[What is expected] Without the pictures, write the listing below out again, line for line.

[Records for the task]
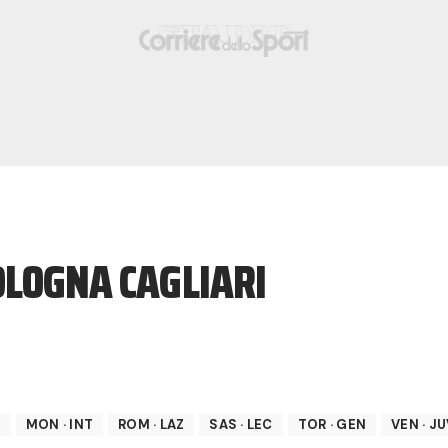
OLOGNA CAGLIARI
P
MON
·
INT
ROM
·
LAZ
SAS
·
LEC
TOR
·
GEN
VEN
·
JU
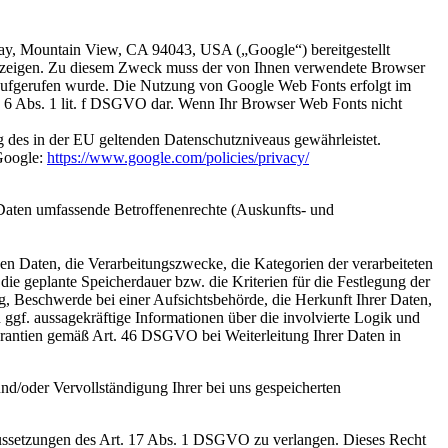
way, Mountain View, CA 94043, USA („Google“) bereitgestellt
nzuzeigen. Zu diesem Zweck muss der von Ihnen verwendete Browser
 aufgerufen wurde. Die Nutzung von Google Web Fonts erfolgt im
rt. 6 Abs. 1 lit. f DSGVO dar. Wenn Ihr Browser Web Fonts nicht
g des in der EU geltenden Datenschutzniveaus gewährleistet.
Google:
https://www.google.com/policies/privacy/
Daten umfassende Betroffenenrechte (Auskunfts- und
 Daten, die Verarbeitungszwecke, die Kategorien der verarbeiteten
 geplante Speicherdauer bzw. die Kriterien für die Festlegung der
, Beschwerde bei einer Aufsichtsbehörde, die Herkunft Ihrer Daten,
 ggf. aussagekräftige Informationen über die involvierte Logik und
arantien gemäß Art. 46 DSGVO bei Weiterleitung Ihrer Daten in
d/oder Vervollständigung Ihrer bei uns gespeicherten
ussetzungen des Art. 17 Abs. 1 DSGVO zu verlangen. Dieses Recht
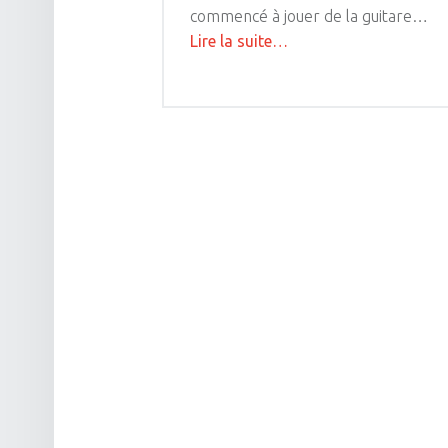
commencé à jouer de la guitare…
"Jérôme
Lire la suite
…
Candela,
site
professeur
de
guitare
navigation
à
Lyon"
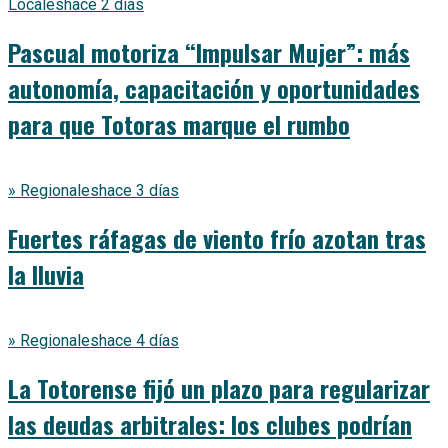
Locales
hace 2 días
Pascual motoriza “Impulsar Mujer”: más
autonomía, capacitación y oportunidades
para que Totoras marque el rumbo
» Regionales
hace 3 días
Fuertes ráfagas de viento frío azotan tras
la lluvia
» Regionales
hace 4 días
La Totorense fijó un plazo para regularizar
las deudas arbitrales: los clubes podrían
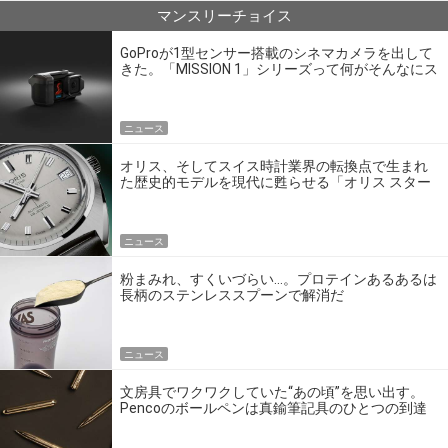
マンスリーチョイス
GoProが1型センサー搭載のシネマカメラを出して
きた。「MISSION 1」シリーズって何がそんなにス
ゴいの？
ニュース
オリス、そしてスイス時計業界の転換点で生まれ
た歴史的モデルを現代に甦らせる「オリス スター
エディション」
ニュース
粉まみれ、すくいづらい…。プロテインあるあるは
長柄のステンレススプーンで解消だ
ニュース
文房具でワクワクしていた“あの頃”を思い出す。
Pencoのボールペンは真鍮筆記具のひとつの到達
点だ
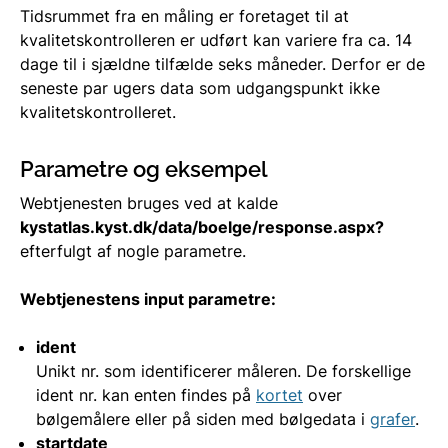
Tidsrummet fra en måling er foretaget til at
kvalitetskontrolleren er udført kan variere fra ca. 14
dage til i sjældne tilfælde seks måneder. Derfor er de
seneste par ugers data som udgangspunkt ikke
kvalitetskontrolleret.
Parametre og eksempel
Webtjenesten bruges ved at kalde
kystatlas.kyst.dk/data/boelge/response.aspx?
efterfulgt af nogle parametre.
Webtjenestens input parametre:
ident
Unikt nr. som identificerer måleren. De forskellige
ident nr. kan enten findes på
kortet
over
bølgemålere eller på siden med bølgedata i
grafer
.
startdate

[Finished exercise]
OLOGNA CAGLIARI
P
MON
·
INT
ROM
·
LAZ
SAS
·
LEC
TOR
·
GEN
VEN
·
JU
way, Mountain View, CA 94043, USA („Google“) bereitgestellt
nzuzeigen. Zu diesem Zweck muss der von Ihnen verwendete Browser
 aufgerufen wurde. Die Nutzung von Google Web Fonts erfolgt im
rt. 6 Abs. 1 lit. f DSGVO dar. Wenn Ihr Browser Web Fonts nicht
g des in der EU geltenden Datenschutzniveaus gewährleistet.
Google:
https://www.google.com/policies/privacy/
Daten umfassende Betroffenenrechte (Auskunfts- und
 Daten, die Verarbeitungszwecke, die Kategorien der verarbeiteten
 geplante Speicherdauer bzw. die Kriterien für die Festlegung der
, Beschwerde bei einer Aufsichtsbehörde, die Herkunft Ihrer Daten,
 ggf. aussagekräftige Informationen über die involvierte Logik und
arantien gemäß Art. 46 DSGVO bei Weiterleitung Ihrer Daten in
d/oder Vervollständigung Ihrer bei uns gespeicherten
ussetzungen des Art. 17 Abs. 1 DSGVO zu verlangen. Dieses Recht
commencé à jouer de la guitare…
"Jérôme
Lire la suite
…
Candela,
site
professeur
de
guitare
navigation
à
Lyon"
Locales
hace 2 días
Pascual motoriza “Impulsar Mujer”: más
autonomía, capacitación y oportunidades
para que Totoras marque el rumbo
» Regionales
hace 3 días
Fuertes ráfagas de viento frío azotan tras
la lluvia
» Regionales
hace 4 días
La Totorense fijó un plazo para regularizar
las deudas arbitrales: los clubes podrían
マンスリーチョイス
GoProが1型センサー搭載のシネマカメラを出して
きた。「MISSION 1」シリーズって何がそんなにス
ゴいの？
ニュース
オリス、そしてスイス時計業界の転換点で生まれ
た歴史的モデルを現代に甦らせる「オリス スター
エディション」
ニュース
粉まみれ、すくいづらい…。プロテインあるあるは
長柄のステンレススプーンで解消だ
ニュース
文房具でワクワクしていた“あの頃”を思い出す。
Pencoのボールペンは真鍮筆記具のひとつの到達
点だ
Tidsrummet fra en måling er foretaget til at
kvalitetskontrolleren er udført kan variere fra ca. 14
dage til i sjældne tilfælde seks måneder. Derfor er de
seneste par ugers data som udgangspunkt ikke
kvalitetskontrolleret.
Parametre og eksempel
Webtjenesten bruges ved at kalde
kystatlas.kyst.dk/data/boelge/response.aspx?
efterfulgt af nogle parametre.
Webtjenestens input parametre:
ident
Unikt nr. som identificerer måleren. De forskellige
ident nr. kan enten findes på
kortet
over
bølgemålere eller på siden med bølgedata i
grafer
.
startdate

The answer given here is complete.